Oggi, dieci dicembre, non è solo la giornata internazionale dei diritti umani. O, meglio, è la giornata internazionale dei diritti umani anche e soprattutto per un’altra importante ricorrenza. Esattamente trent’anni fa veniva adottata dall’Onu la “convenzione contro la tortura e altre pene o trattamenti crudeli, inumani o degradanti”. Un importante passo in avanti. Ma non per l’Italia. Dispiace infatti constatare che esattamente a 30 anni dalla convenzione, l’Italia ancora non disponga nel codice penale del reato di tortura. Un incredibile falla nel sistema normativo del Belpaese. Soprattutto se si tiene conto che siamo stati anche tra i primi a ratificare la convenzione stessa, nel 1988. Non siamo riusciti, dunque, nel giro di 30 anni dalla convenzione e di 26 dalla ratifica a inserire il reato. Giusto per capire: l’articolo 2 della convenzione recita espressamente che “Ogni Stato Parte adotta misure legislative, amministrative, giudiziarie ed altre misure efficaci per impedire che atti di tortura siano commessi in qualsiasi territorio sottoposto alla sua giurisdizione”. Cosa che, come detto, in Italia non è stata fatta.

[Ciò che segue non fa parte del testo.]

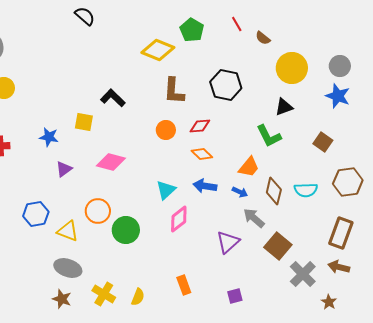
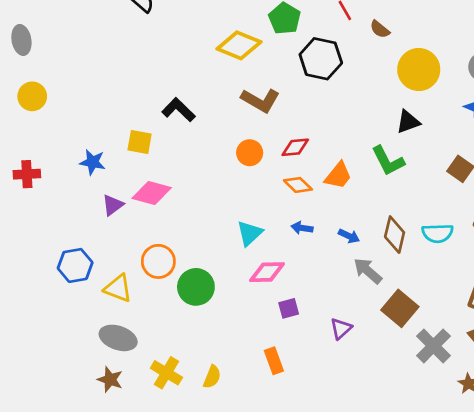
black hexagon: (226, 85) -> (321, 59), moved
brown L-shape: (174, 91) -> (260, 100), turned -64
pink diamond: (111, 162) -> (152, 193), moved
orange trapezoid: (249, 167) -> (338, 176), moved
blue arrow: (205, 186) -> (302, 228), size x0.7
pink diamond: (179, 219) -> (267, 272), turned 36
purple triangle: (228, 242) -> (341, 329), moved, size x0.7
purple square: (235, 296) -> (289, 308), moved

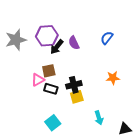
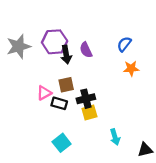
black arrow: (57, 47) -> (66, 55), turned -49
brown square: (49, 71) -> (66, 85), moved
orange star: (113, 78) -> (131, 68), moved

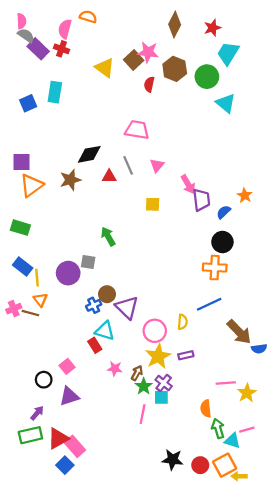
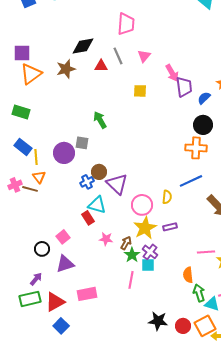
pink trapezoid: (137, 130) -> (126, 24), turned 85
pink rectangle: (75, 446) -> (87, 294), moved, turned -60

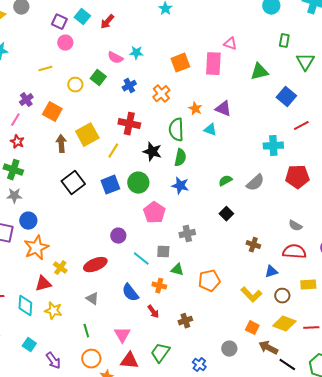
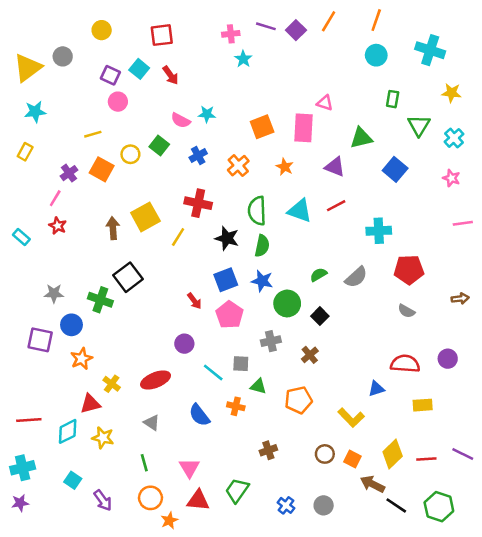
red arrow: (107, 22) -> (171, 75), turned -77
orange star: (195, 109) -> (285, 167), moved
purple triangle: (223, 109) -> (335, 167), moved
orange square: (52, 112) -> (102, 169), moved
red line: (301, 126) -> (336, 206), moved
cyan triangle: (210, 130) -> (300, 211), size x1.5
green cross: (13, 170) -> (100, 300), moved
green circle: (138, 183) -> (287, 303), moved
blue square: (110, 185) -> (226, 280), moved
gray semicircle: (295, 226) -> (406, 311), moved
brown cross: (253, 245) -> (310, 355), moved, turned 32
orange star: (36, 248) -> (82, 359), size x0.7
brown circle: (282, 296) -> (325, 454), moved
cyan diamond: (25, 306) -> (68, 431), turned 60
red arrow: (153, 312) -> (194, 301), moved
yellow diamond: (284, 324) -> (393, 454), turned -65
gray circle: (229, 349) -> (324, 505), moved

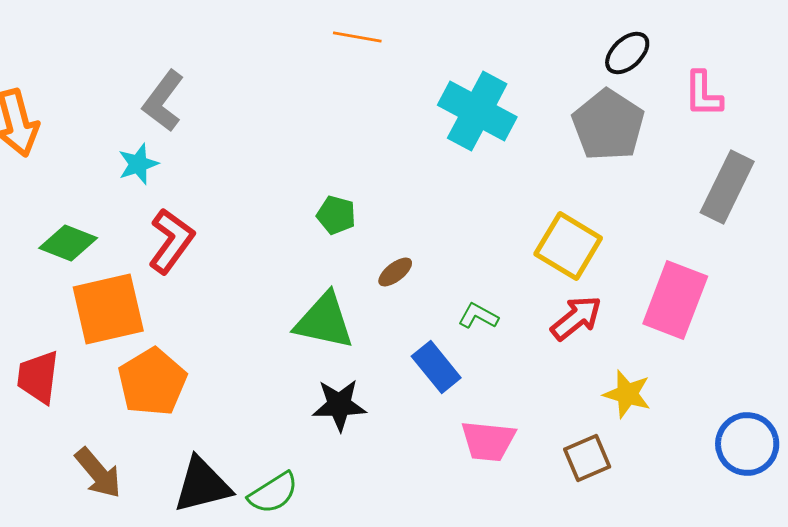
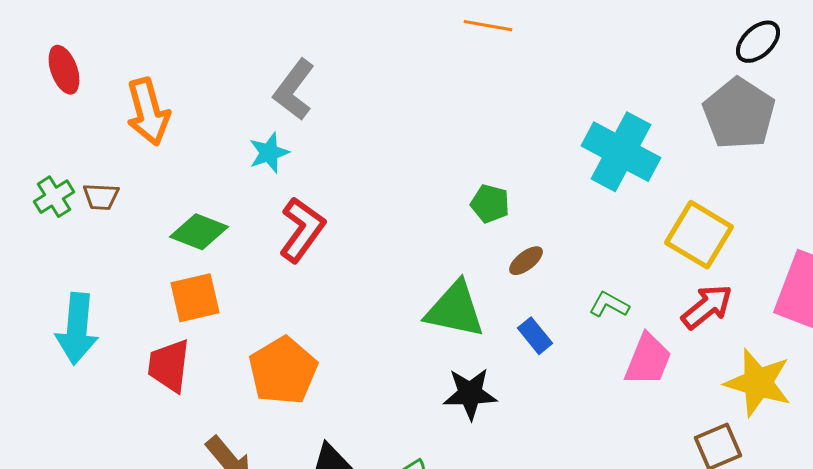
cyan cross: (477, 111) -> (621, 152), moved
green pentagon: (336, 215) -> (490, 204), moved
orange square: (108, 309) -> (195, 298), moved, size x0.7
blue rectangle: (436, 367) -> (535, 336), moved, size x0.7
yellow star: (627, 394) -> (758, 383), size x1.4
pink trapezoid: (488, 441) -> (648, 360), moved, turned -74

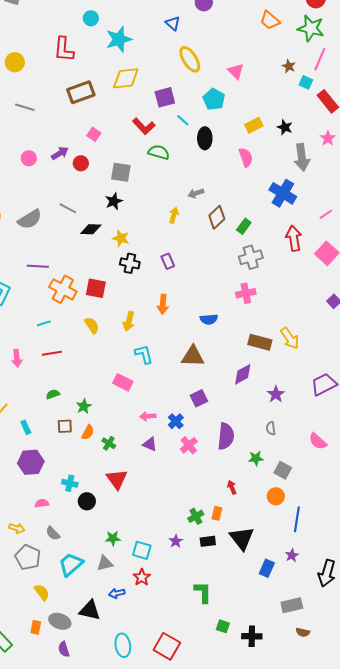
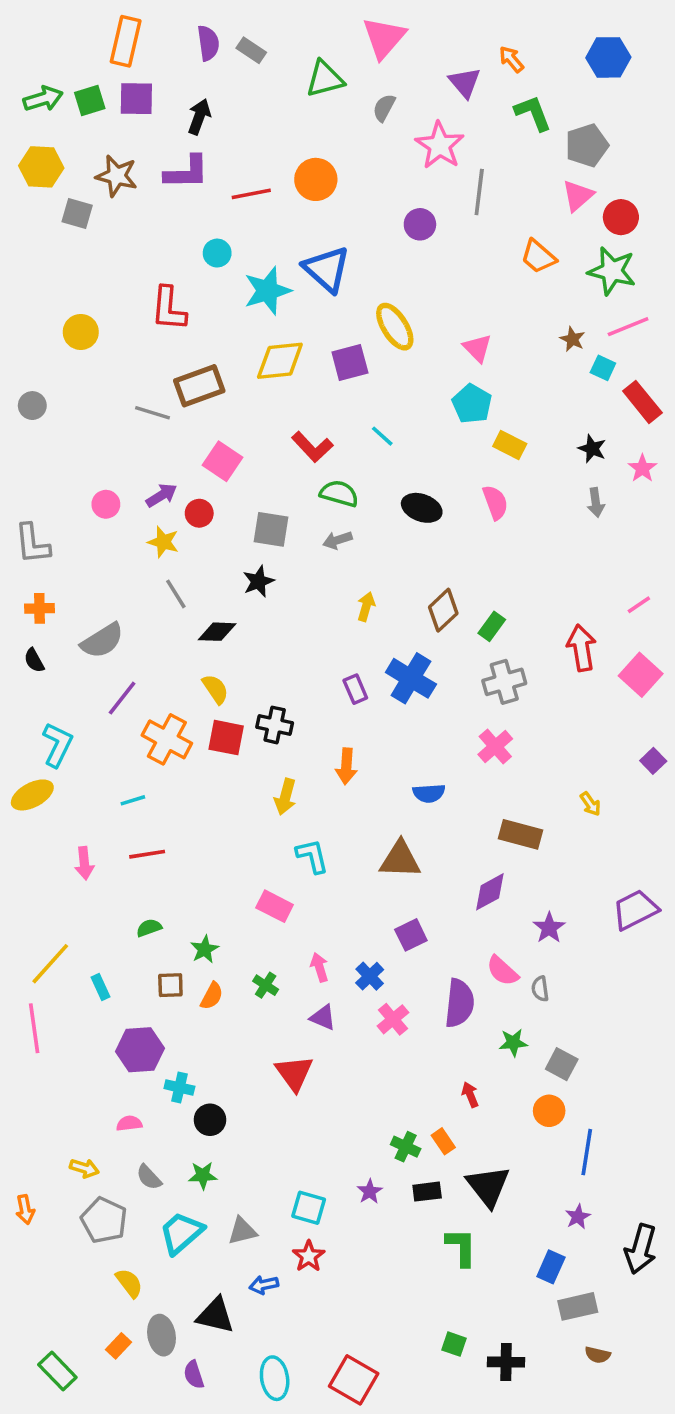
blue triangle: (173, 23) -> (327, 269), moved, size x1.8
pink line: (320, 59) -> (628, 327), turned 45
purple square: (165, 97) -> (350, 362), moved
cyan pentagon: (214, 99) -> (472, 404), moved
gray line: (25, 107) -> (153, 413), moved
yellow rectangle: (254, 125) -> (510, 445), turned 54
black star: (285, 127) -> (592, 449), moved
pink square: (94, 134) -> (223, 461), size x1.5
black ellipse: (205, 138) -> (422, 508), moved, turned -70
gray arrow: (302, 157) -> (596, 502), size x0.6
gray arrow: (196, 193) -> (337, 540), moved
blue cross: (283, 193) -> (411, 678), moved
gray line: (68, 208) -> (176, 594), turned 30
gray semicircle: (30, 219) -> (102, 641), moved
yellow star: (121, 238) -> (163, 542), moved
black cross: (130, 263) -> (275, 725), moved
purple line: (38, 266) -> (122, 698), turned -55
pink cross: (246, 293) -> (495, 747), turned -30
yellow semicircle: (92, 325) -> (215, 689), moved
yellow arrow: (290, 338) -> (590, 804), moved, size x0.6
pink arrow: (148, 416) -> (319, 967), turned 77
pink semicircle: (318, 441) -> (502, 971), moved
green cross: (109, 443) -> (266, 985), moved
purple hexagon: (31, 462) -> (140, 1050), moved
red triangle: (117, 479) -> (294, 1073), moved
orange rectangle: (217, 513) -> (443, 1141), turned -48
green cross: (196, 516) -> (406, 1147), turned -35
green star: (113, 538) -> (203, 1175), moved
blue rectangle: (267, 568) -> (551, 1267), moved
green L-shape: (203, 592) -> (461, 1247), moved
gray ellipse: (60, 621) -> (162, 1335), turned 60
orange rectangle: (36, 627) -> (118, 1346), turned 32
purple semicircle: (64, 649) -> (194, 1375), moved

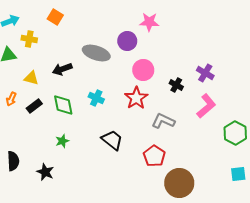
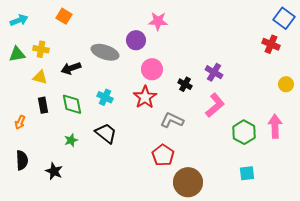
yellow cross: (29, 39) -> (41, 49), moved
orange arrow: (11, 99) -> (20, 122), moved
black rectangle: (34, 106) -> (43, 105), turned -63
black trapezoid: (112, 140) -> (106, 133), moved

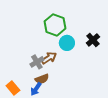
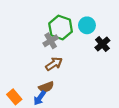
cyan circle: (67, 43) -> (87, 25), moved
gray cross: (37, 62) -> (51, 41), moved

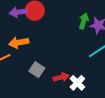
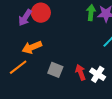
purple arrow: (18, 12) -> (25, 18), turned -36
red arrow: (61, 77) -> (81, 72), turned -84

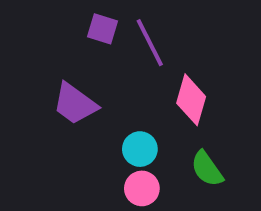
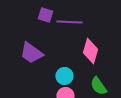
purple line: (150, 43) -> (69, 22), turned -60

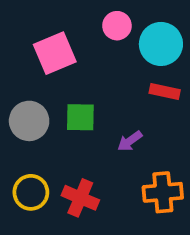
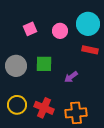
pink circle: (117, 26) -> (60, 31), moved
pink square: (55, 53) -> (30, 29), size x0.6
orange cross: (163, 192) -> (76, 113), moved

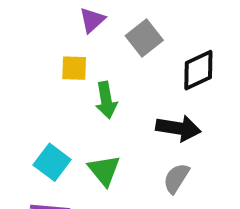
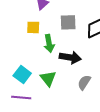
gray square: (144, 38) -> (68, 22), moved, turned 36
black arrow: (178, 128) -> (70, 57), moved

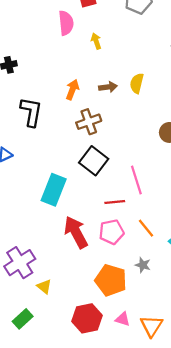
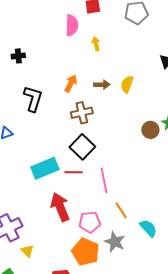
pink line: (136, 180) -> (104, 180), moved
cyan rectangle: (54, 190) -> (45, 168), turned 40
red line: (115, 202) -> (74, 172), moved
pink pentagon: (112, 232) -> (90, 222), moved
gray star: (143, 265) -> (115, 242), size x1.5

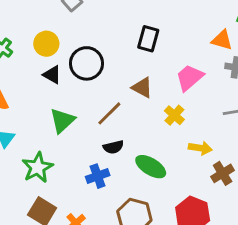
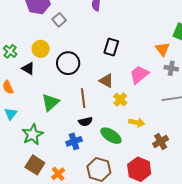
orange triangle: (222, 40) -> (162, 49), turned 35
black triangle: (52, 75) -> (28, 69), moved
brown line: (109, 113) -> (83, 98), turned -54
yellow cross: (174, 115) -> (120, 99), moved
yellow arrow: (200, 148) -> (137, 123), moved

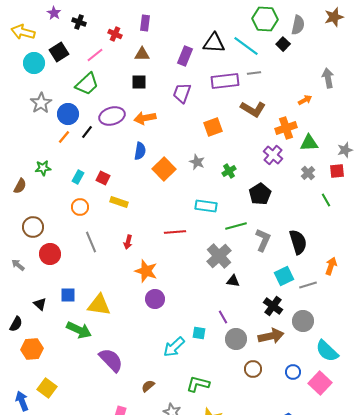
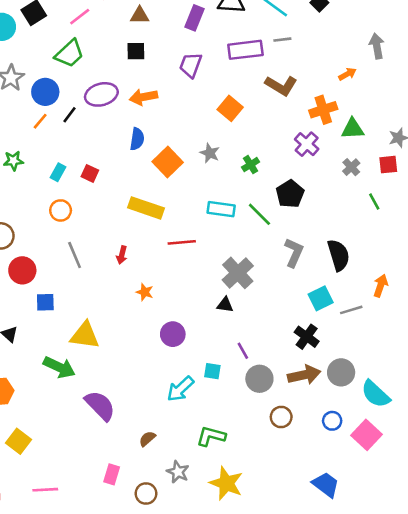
orange square: (213, 127) -> (230, 108), turned -30
yellow rectangle: (119, 202) -> (146, 208), moved, size x1.5
green line: (236, 226) -> (259, 214), moved, turned 60
orange star: (146, 271) -> (145, 292), size x0.6
black triangle: (233, 281) -> (225, 305), moved
blue square: (68, 295) -> (45, 302), moved
purple circle: (155, 299) -> (173, 334), moved
gray circle: (303, 321) -> (341, 372), moved

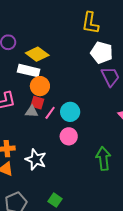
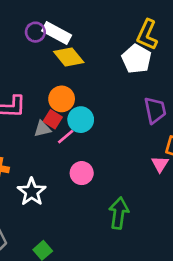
white pentagon: (102, 53) -> (137, 59), moved
white rectangle: (29, 71) -> (57, 33), moved
gray triangle: (32, 112) -> (42, 129), turned -32
cyan circle: (70, 112) -> (81, 120), moved

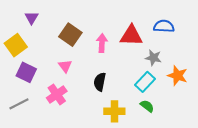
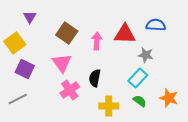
pink triangle: (65, 66) -> (62, 63), size x1.5
orange star: (178, 76) -> (169, 98), moved
pink cross: (57, 94) -> (70, 90), moved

DAI CUCCHI ALLA DIAZ: UN PAESE VIOLENTO
Si dirà: allora forse in Italia non ci sono casi che spingano all’introduzione del reato. Falso. Gli episodi sono pressochè sterminati. Basti pensare alle violenza (pardon: torture) nella scuola Diaz al G8 di Genova. Torture riconosciute anche dai magistrati. Peccato però che nessuno abbia pagato. Proprio perché non c’era un reato da perseguire. E che dire, ancora, dei casi Cucchi, Aldovrandi, Bianzino, Uva e via dicendo? Ovvero, dei tanti pestati fino alla morte nelle carceri italiane? Parliamo di torture. Per le quali, però, nessuno ha mai risposto. Finita qui? Certo che no. Pensiamo, ancora, agli Ospedali Psichiatrici, definiti non a caso da Amnesty International “luoghi di tortura” e che chiuderanno finalmente a marzo prossimo dopo incredibili ritardi (dovevano chiudere nel 2012). I casi, insomma, sono innumerevoli. Alcuni anche meno conosciuti. Come il caso di Dimitri Alberti, che nel 2010 fu arrestato dai carabinieri in provincia di Verona e che quando arrivò in carcere aveva tre costole fratturate e lesioni ai testicoli. A giugno scorso la Corte europea dei diritti dell’uomo ha condannato il nostro Paese a risarcirlo proprio per la violazione dell’articolo 3 della Convenzione europea dei diritti dell’uomo e delle libertà fondamentali, che proibisce la tortura e ogni forma di trattamento inumano e degradante.
LO STATO ATTUALE
Assodato, dunque, che in realtà l’Italia avrebbe – eccome – bisogno di tale reato nel suo codice penale, arriviamo al tasto dolens. Cosa è stato fatto in questi 30 anni? LaNotizia è andata a rispolverare tutta l’attività parlamentare passata. Dal 2001 ad oggi sono stati presentati, in totale, ben 54 proposte di legge per l’introduzione del reato di tortura. Nessuna però ha mai visto la luce. Tutte bloccate, rallentate, morte. La speranza, ora, è che sia questa legislatura a giungere a qualcosa di più concreto. Il disegno di legge c’è e, peraltro, è stato anche approvato al Senato il 5 marzo 2014. Ma ora è fermo da allora alla Camera. Basti questo: la commissione giustizia, nel giro di 10 mesi, si è riunita in merito due volte soltanto (una volta a maggio e una a novembre). Senza giungere a nulla di concreto, ovviamente. Non solo: rispetto alla prima versione, al testo licenziato dal Senato è stata pure eliminata la parte che prevedeva l’istituzione di un fondo nazionale per le vittime della tortura. Più comodo dire che in Italia la tortura non esiste. Diceva Isaac Asimov: “La violenza è l’ultimo rifugio degli incapaci”. Sillogismo vuole che la conclusione sia riconoscere che siamo un popolo di violenti. E incapaci.